ABOUT THIS EXERCISE
What are the lines from the top of the entries through the one with "Văn Phòng Hồ Chí Minh"? Write them out exactly, with no pictures.

Data items:
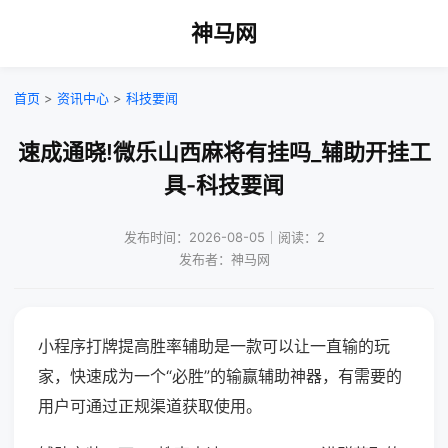
神马网
首页
>
资讯中心
>
科技要闻
速成通晓!微乐山西麻将有挂吗_辅助开挂工
具-科技要闻
发布时间：2026-08-05｜阅读：2
发布者：神马网
小程序打牌提高胜率辅助是一款可以让一直输的玩
家，快速成为一个“必胜”的输赢辅助神器，有需要的
用户可通过正规渠道获取使用。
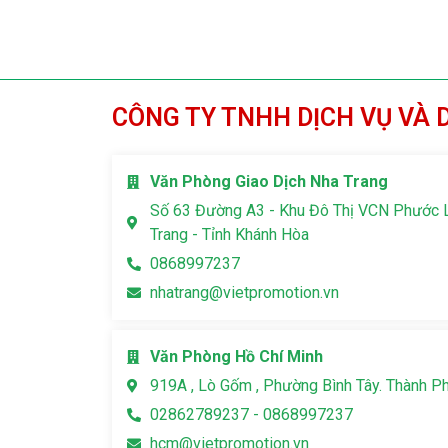
CÔNG TY TNHH DỊCH VỤ VÀ 
Văn Phòng Giao Dịch Nha Trang
Số 63 Đường A3 - Khu Đô Thị VCN Phước 
Trang - Tỉnh Khánh Hòa
0868997237
nhatrang@vietpromotion.vn
Văn Phòng Hồ Chí Minh
919A , Lò Gốm , Phường Bình Tây. Thành P
02862789237 - 0868997237
hcm@vietpromotion.vn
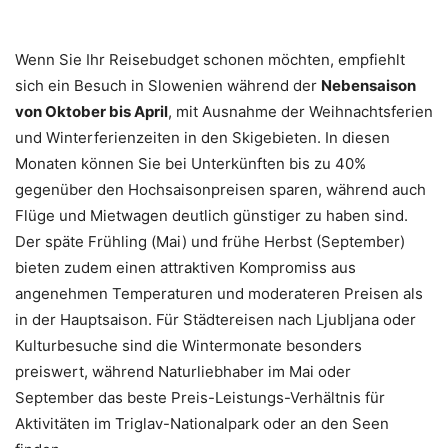
Wenn Sie Ihr Reisebudget schonen möchten, empfiehlt
sich ein Besuch in Slowenien während der
Nebensaison
von Oktober bis April
, mit Ausnahme der Weihnachtsferien
und Winterferienzeiten in den Skigebieten. In diesen
Monaten können Sie bei Unterkünften bis zu 40%
gegenüber den Hochsaisonpreisen sparen, während auch
Flüge und Mietwagen deutlich günstiger zu haben sind.
Der späte Frühling (Mai) und frühe Herbst (September)
bieten zudem einen attraktiven Kompromiss aus
angenehmen Temperaturen und moderateren Preisen als
in der Hauptsaison. Für Städtereisen nach Ljubljana oder
Kulturbesuche sind die Wintermonate besonders
preiswert, während Naturliebhaber im Mai oder
September das beste Preis-Leistungs-Verhältnis für
Aktivitäten im Triglav-Nationalpark oder an den Seen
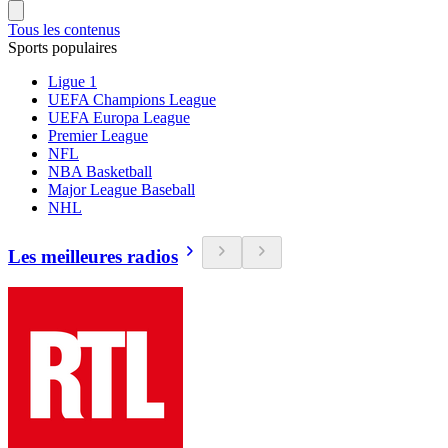
Tous les contenus
Sports populaires
Ligue 1
UEFA Champions League
UEFA Europa League
Premier League
NFL
NBA Basketball
Major League Baseball
NHL
Les meilleures radios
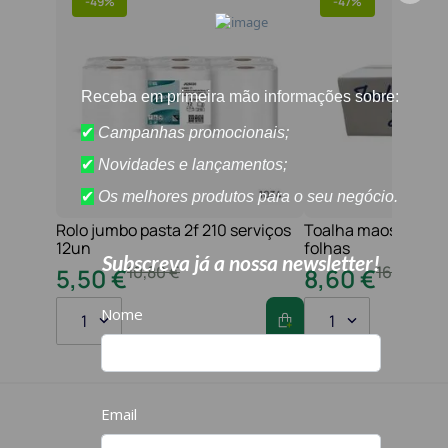
-
49%
-
47%
Rolo jumbo pasta 2f 210 serviços
Toalha maos 2f 21x
12un
folhas
10
,
80
€
16
,
20
€
5
,
50
€
8
,
60
€
1
1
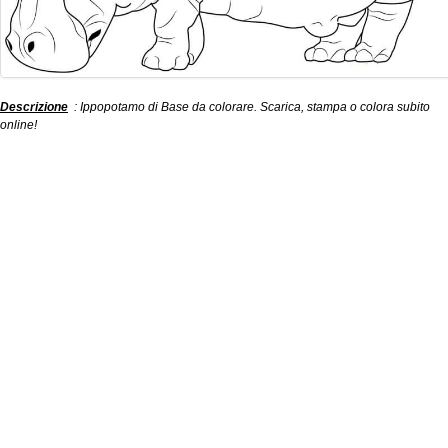
Descrizione
: Ippopotamo di Base da colorare. Scarica, stampa o colora subito
online!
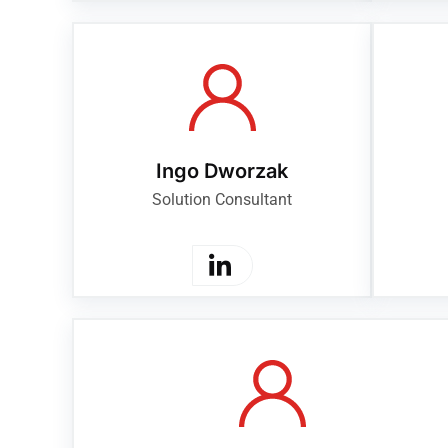
Ingo Dworzak
Solution Consultant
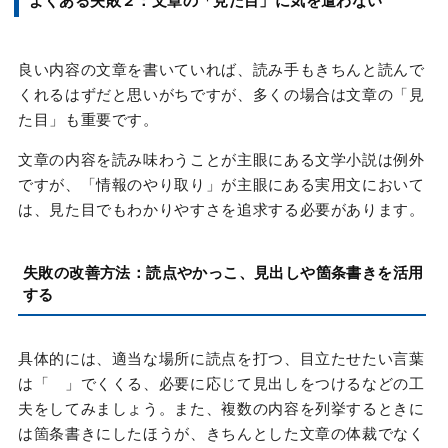
よくある失敗２：文章の「見た目」に気を遣わない
良い内容の文章を書いていれば、読み手もきちんと読んで
くれるはずだと思いがちですが、多くの場合は文章の「見
た目」も重要です。
文章の内容を読み味わうことが主眼にある文学小説は例外
ですが、「情報のやり取り」が主眼にある実用文において
は、見た目でもわかりやすさを追求する必要があります。
失敗の改善方法：読点やかっこ、見出しや箇条書きを活用
する
具体的には、適当な場所に読点を打つ、目立たせたい言葉
は「 」でくくる、必要に応じて見出しをつけるなどの工
夫をしてみましょう。また、複数の内容を列挙するときに
は箇条書きにしたほうが、きちんとした文章の体裁でなく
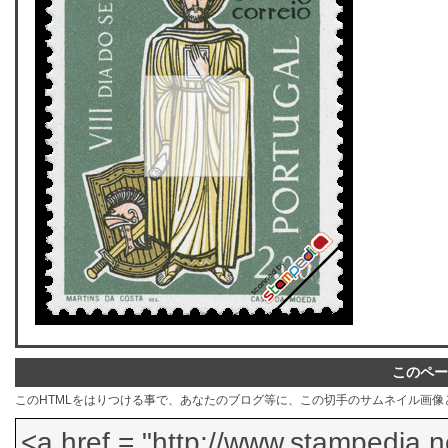
このペー
このHTMLをはりつける事で、あなたのブログ等に、この切手のサムネイル画像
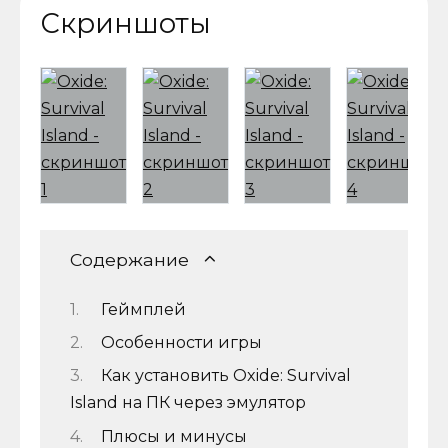
Скриншоты
Содержание
Геймплей
Особенности игры
Как установить Oxide: Survival
Island на ПК через эмулятор
Плюсы и минусы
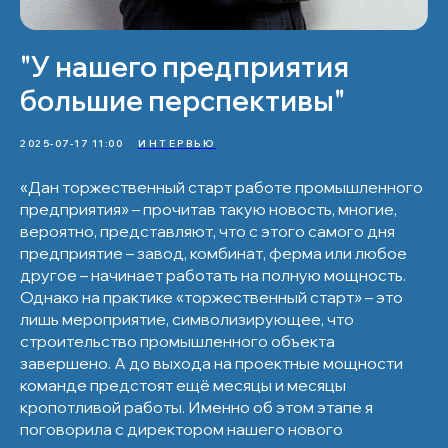
"У нашего предприятия
большие перспективы"
2025-07-17 11:00
ИНТЕРВЬЮ
«Дан торжественный старт работе промышленного
предприятия» – прочитав такую новость, многие,
вероятно, представляют, что с этого самого дня
предприятие – завод, комбинат, ферма или любое
другое – начинает работать на полную мощность.
Однако на практике «торжественный старт» – это
лишь мероприятие, символизирующее, что
строительство промышленного объекта
завершено. А до выхода на проектные мощности
команде предстоят ещё месяцы и месяцы
кропотливой работы. Именно об этом этапе я
поговорила с директором нашего нового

SOLUTION TO THIS TASK
神马网
首页
>
资讯中心
>
科技要闻
速成通晓!微乐山西麻将有挂吗_辅助开挂工
具-科技要闻
发布时间：2026-08-05｜阅读：2
发布者：神马网
小程序打牌提高胜率辅助是一款可以让一直输的玩
家，快速成为一个“必胜”的输赢辅助神器，有需要的
用户可通过正规渠道获取使用。
CÔNG TY TNHH DỊCH VỤ VÀ 
Văn Phòng Giao Dịch Nha Trang
Số 63 Đường A3 - Khu Đô Thị VCN Phước 
Trang - Tỉnh Khánh Hòa
0868997237
nhatrang@vietpromotion.vn
Văn Phòng Hồ Chí Minh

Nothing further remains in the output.